Präsentation:         17.9. - 15.10.2005


 
ein Projekt von: Dieter Lutsch, Anja Gerecke,
Silvia Lorenz, Stefan Rummel, Peter Müller,
Olf Kreisel, Wolfgang Krause
 

Presse: TAZ vom Donnerstag den 22.09.2005 Seite 27:
 
Frühstück auf dem Balkon
In einem leer stehenden Haus spielen Kunststudenten den Alltag der Mieter

PRENZLAUER BERG. Wenn es dunkel wird, merken Passanten und Nachbarn, dass mit dem Haus was nicht stimmt. Dann dringen laute Küchengeräusche aus einem Balkonfenster, ein Stockwerk höher ist das Starten eines Flugzeugs zu hören. An die Decke einer Wohnung sind Sektgläser und eine Trompete projiziert. Darüber hat jemand einen riesengroßen roten Ball ins Fenster gelegt. Als eines Abends auch noch schrecklich laute Volksmusik aus einem Fenster drang, wurde es einigen Nachbarn zu bunt. Sie riefen die Polizei. Die kam auch. Doch es gab keinen Ärger.

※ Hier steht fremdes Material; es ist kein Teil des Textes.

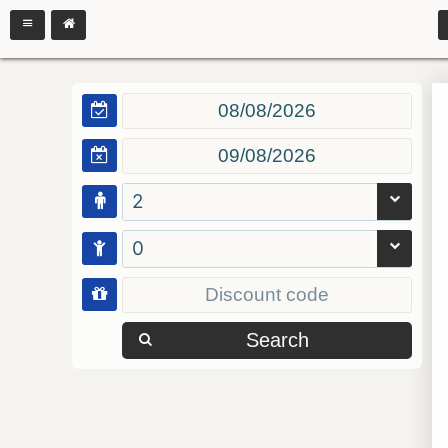
2
0
Search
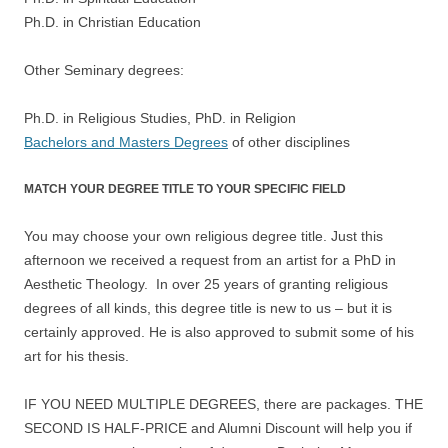
Ph.D. in Christian Education
Other Seminary degrees:
Ph.D. in Religious Studies, PhD. in Religion
Bachelors and Masters Degrees
of other disciplines
MATCH YOUR DEGREE TITLE TO YOUR SPECIFIC FIELD
You may choose your own religious degree title. Just this
afternoon we received a request from an artist for a PhD in
Aesthetic Theology. In over 25 years of granting religious
degrees of all kinds, this degree title is new to us – but it is
certainly approved. He is also approved to submit some of his
art for his thesis.
IF YOU NEED MULTIPLE DEGREES, there are packages. THE
SECOND IS HALF-PRICE and Alumni Discount will help you if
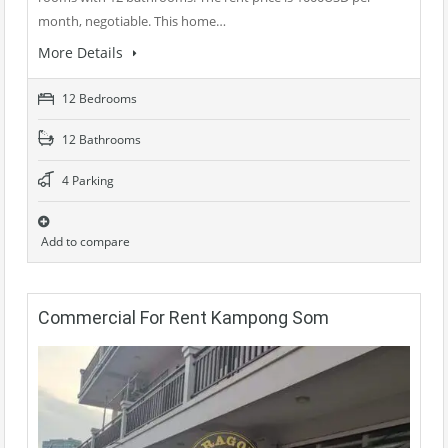
month, negotiable. This home…
More Details
12 Bedrooms
12 Bathrooms
4 Parking
Add to compare
Commercial For Rent Kampong Som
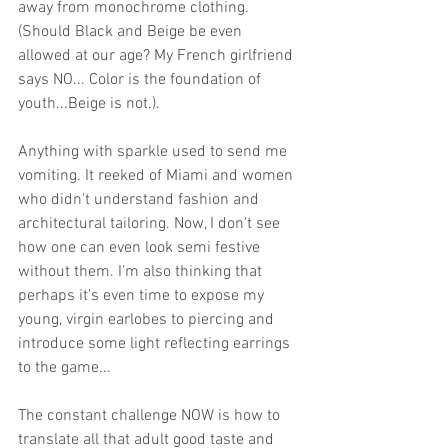
away from monochrome clothing. 
(Should Black and Beige be even 
allowed at our age? My French girlfriend 
says NO... Color is the foundation of 
youth...Beige is not.). 
Anything with sparkle used to send me 
vomiting. It reeked of Miami and women 
who didn't understand fashion and 
architectural tailoring. Now, I don't see 
how one can even look semi festive 
without them. I'm also thinking that 
perhaps it's even time to expose my 
young, virgin earlobes to piercing and 
introduce some light reflecting earrings 
to the game...  
The constant challenge NOW is how to 
translate all that adult good taste and 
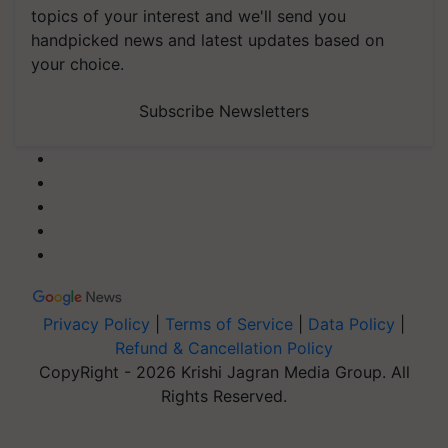
topics of your interest and we'll send you
handpicked news and latest updates based on
your choice.
Subscribe Newsletters
Privacy Policy
|
Terms of Service
|
Data Policy
|
Refund & Cancellation Policy
CopyRight - 2026 Krishi Jagran Media Group. All
Rights Reserved.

  Denn die Beamten wissen Bescheid. Alles hat seine Ordnung. Was von der Straße aussieht wie eine Hausbesetzung oder ein Hippie-Happening ist ein ordentlich angemeldetes Projekt von Studenten der Kunsthochschule Weißensee und freischaffenden Künstlern. Für drei Wochen sind 42 Menschen in das leer stehende Haus an der Kastanienallee, Ecke Oderberger Straße gezogen. "Wir spielen hier den Alltag der Mieter, die es in dem Haus gar nicht mehr gibt", sagt Peter Müller. Der 29-Jährige studiert Freie Kunst im fünften Studienjahr.

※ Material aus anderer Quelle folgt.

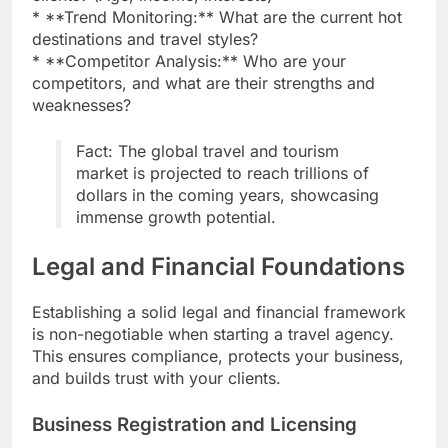
* **Trend Monitoring:** What are the current hot
destinations and travel styles?
* **Competitor Analysis:** Who are your
competitors, and what are their strengths and
weaknesses?
Fact: The global travel and tourism
market is projected to reach trillions of
dollars in the coming years, showcasing
immense growth potential.
Legal and Financial Foundations
Establishing a solid legal and financial framework
is non-negotiable when starting a travel agency.
This ensures compliance, protects your business,
and builds trust with your clients.
Business Registration and Licensing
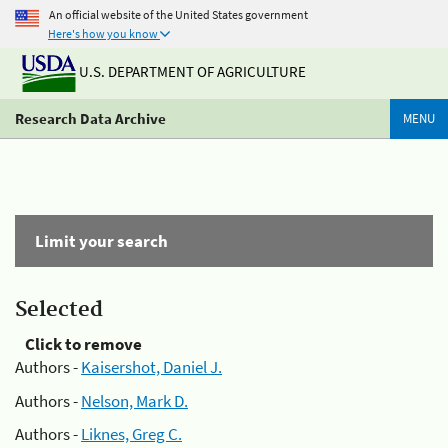
An official website of the United States government
Here's how you know
U.S. DEPARTMENT OF AGRICULTURE
Research Data Archive
MENU
Limit your search
Selected
Click to remove
Authors -
Kaisershot, Daniel J.
Authors -
Nelson, Mark D.
Authors -
Liknes, Greg C.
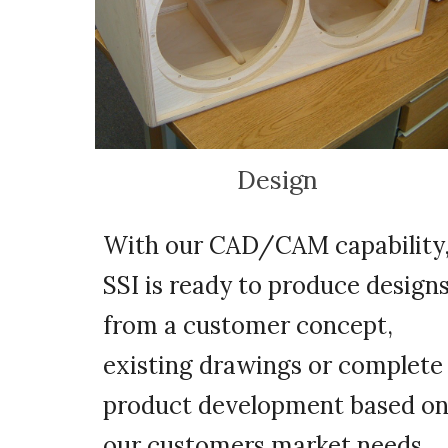
Design
With our CAD/CAM capability
SSI is ready to produce design
from a customer concept,
existing drawings or complete
product development based o
our customers market needs.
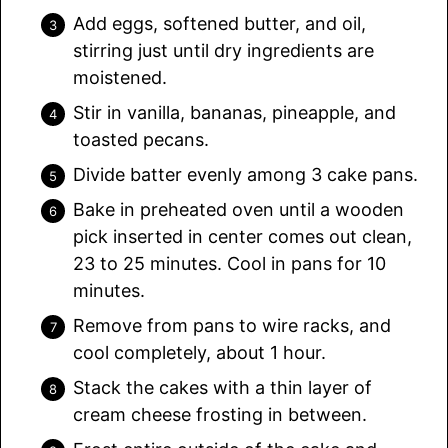
Add eggs, softened butter, and oil,
stirring just until dry ingredients are
moistened.
Stir in vanilla, bananas, pineapple, and
toasted pecans.
Divide batter evenly among 3 cake pans.
Bake in preheated oven until a wooden
pick inserted in center comes out clean,
23 to 25 minutes. Cool in pans for 10
minutes.
Remove from pans to wire racks, and
cool completely, about 1 hour.
Stack the cakes with a thin layer of
cream cheese frosting in between.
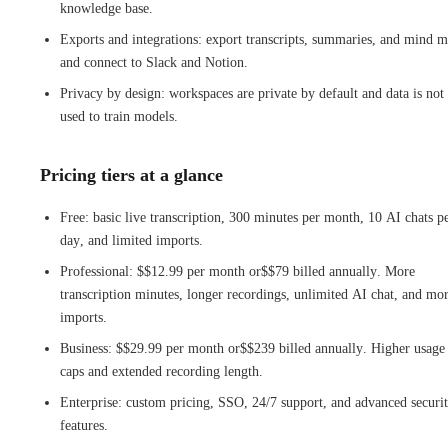
knowledge base.
Exports and integrations: export transcripts, summaries, and mind m
and connect to Slack and Notion.
Privacy by design: workspaces are private by default and data is not
used to train models.
Pricing tiers at a glance
Free: basic live transcription, 300 minutes per month, 10 AI chats p
day, and limited imports.
Professional: $$12.99 per month or$$79 billed annually. More
transcription minutes, longer recordings, unlimited AI chat, and mo
imports.
Business: $$29.99 per month or$$239 billed annually. Higher usage
caps and extended recording length.
Enterprise: custom pricing, SSO, 24/7 support, and advanced securi
features.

  Es ist die letzte Chance für die Kunststudenten, das Haus für ihr Projekt "Daheim" zu nutzen. Fünf Jahre lang stand es leer, Ende Oktober beginnt die Sanierung. Alle Wohnungen wurden an Eigentümer verkauft. Dirk Bösel, Geschäftsführer der Eigentümergemeinschaft, hat das Haus mietfrei an die Studenten gegeben. "Auch für Hausbesitzer zählt nicht nur das große Geld", sagt Bösel.

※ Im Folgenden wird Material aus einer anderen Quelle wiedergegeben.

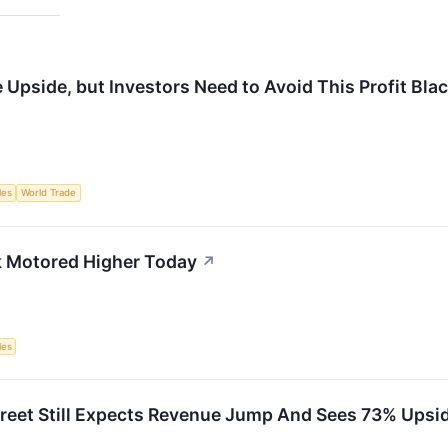
Upside, but Investors Need to Avoid This Profit Bla
les
World Trade
k Motored Higher Today
↗
les
treet Still Expects Revenue Jump And Sees 73% Upsid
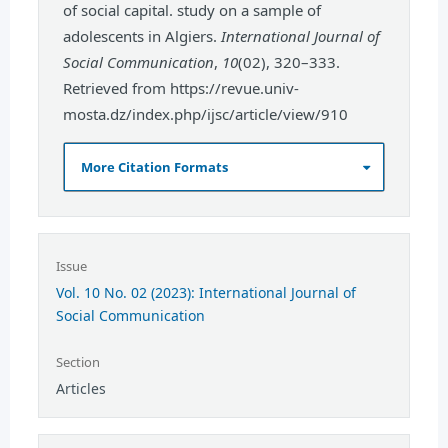
of social capital. study on a sample of
adolescents in Algiers.
International Journal of
Social Communication
,
10
(02), 320–333.
Retrieved from https://revue.univ-
mosta.dz/index.php/ijsc/article/view/910
More Citation Formats
Issue
Vol. 10 No. 02 (2023): International Journal of
Social Communication
Section
Articles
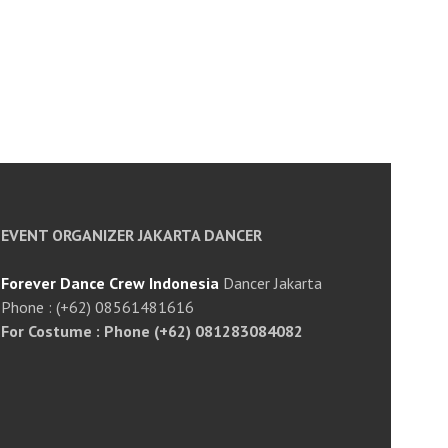
EVENT ORGANIZER JAKARTA DANCER
Forever Dance Crew Indonesia
Dancer Jakarta
Phone : (+62) 08561481616
For Costume : Phone (+62) 081283084082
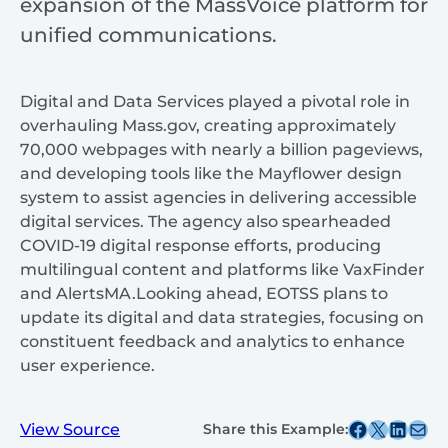
expansion of the MassVoice platform for
unified communications.
Digital and Data Services played a pivotal role in
overhauling Mass.gov, creating approximately
70,000 webpages with nearly a billion pageviews,
and developing tools like the Mayflower design
system to assist agencies in delivering accessible
digital services. The agency also spearheaded
COVID-19 digital response efforts, producing
multilingual content and platforms like VaxFinder
and AlertsMA.Looking ahead, EOTSS plans to
update its digital and data strategies, focusing on
constituent feedback and analytics to enhance
user experience.​
Share this post on Facebook
Share this post on X
Share this post on
Share this post v
View Source
Share this Example:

  Jede Wohnung ist belegt, die 52 Fenster leuchten abends in unterschiedlichen Farben. Es gibt Kunst in allen Räumen. Wer sie erleben will, muss allerdings von der Straße in die Zimmer schauen. Denn Zutritt haben nur Bewohner und deren Gäste. Die Haustür bleibt verschlossen.
  Alle Mieter spielen Charaktere, jeder hat sich eine Geschichte zugelegt. Eine Legende. So ist Peter Müller gerade mit seiner Freundin zusammengezogen. Morgens, wenn sie zur Arbeit muss, macht er ihr Frühstück auf dem Balkon. Dann übt er Trompete, abends pokert er mit Freunden. Ein großer Tisch steht im Zimmer, ein Strahler wirft die Schatten aller Utensilien an die Decke. Manchmal kommt sein Nachbar Leander Hörmann wohnt ein Stockwerk tiefer. Hörmann hat seine Wohnung in ein Labor verwandelt. Eine metallene Fledermaus mit Laserstrahl rotiert im Kreis. Hörmann untersucht ihre Flugleistung. Die Tests laufen gut, die Situation ist aber ungewohnt. "Manchmal ist es schon sehr verwirrend hier im Haus", sagt er.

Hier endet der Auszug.